The gardening club cartel

Last month the Swiss air freight company Kuehne + Nagel International AG was fined just over NZ$3m (around £1.5m) by the New Zealand Commerce Commission for their part in a price fixing cartel that ran for 5 years.

In 2002 the firms in the industry faced higher costs due to increased security measures imposed by the British government. They formed a cartel to agree to pass these increased costs on to their customers for air freight services from the UK to a number of countries, including New Zealand. The investigation by the New Zealand competition authority followed a leniency application by one of the participants in 2007. Five other participants had previously been fined, but Kuehne + Nagel decided to fight the case. The fine imposed on them brought the total fines to almost NZ$12m (around £6m).

A previous post on this site highlighted how golf played a prominent role in several previous cartels. However, this cartel seemed to have had a fixation on gardening and referred to the cartel as the gardening club. Other parties involved in the cartel were referred to as fellow gardeners and the agreed upon price as the price for asparagus! When a participant suspected a rival may have cheated on the cartel agreement email exchanges such as this one took place:

I hear… concerns about the price of produce from the garden of Velcro, which appears to be operating as a charitable cooperative for the benevolence of vegetable eaters rather than growers…
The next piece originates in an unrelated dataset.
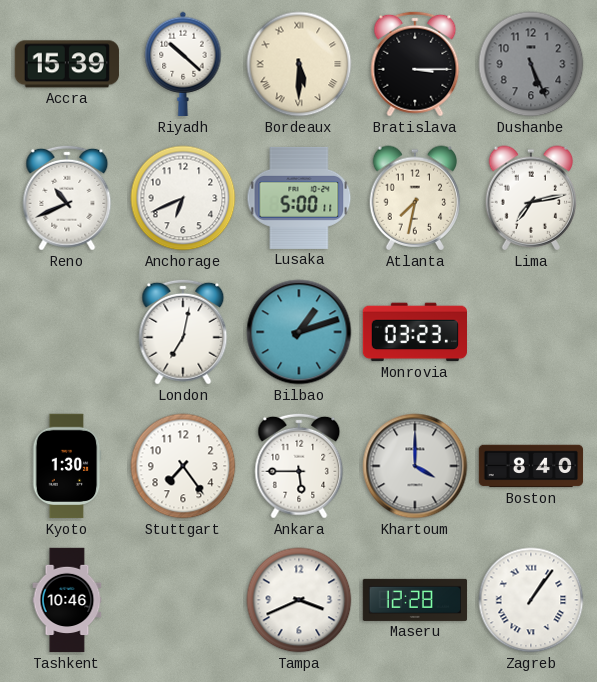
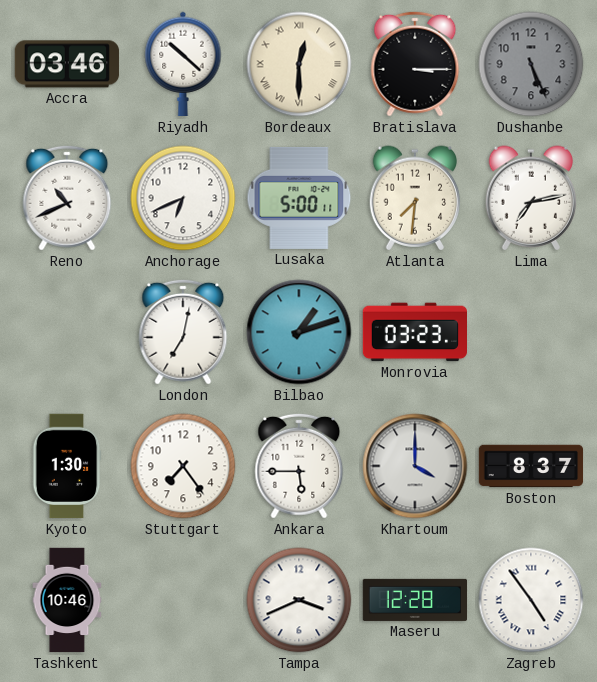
Accra: 15:39 -> 03:46
Bordeaux: 5:30 -> 12:30
Atlanta: 7:32 -> 7:31
Boston: 8:40 -> 8:37
Zagreb: 1:06 -> 4:54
It is not known whether the Kuehne + Nagel employees involved in the cartel were placed on gardening leave during the investigation!

‘Gardening Club’ hid hardcore air freight cartel New Zealand Herald, Hamish Fletcher (04/04/14)
‘Gardening Club’ Air Freight Forwarding Cartel Finally Buried by High Court Handy Shipping Guide (08/04/14)
Swiss firm fined $3.1 million over cartel 3 News (08/04/14)
‘Gardening Club’ freight cartel participant, Kuehne + Nagel, fined $3.1m The National Business Review (08/04/14)


  1. Why is an increase in costs likely to trigger price fixing behaviour?
  2. Why might the members want to use code names to run a cartel’s activities?
  3. Why do competition authorities grant leniency to cartel members that inform them about price fixing behaviour?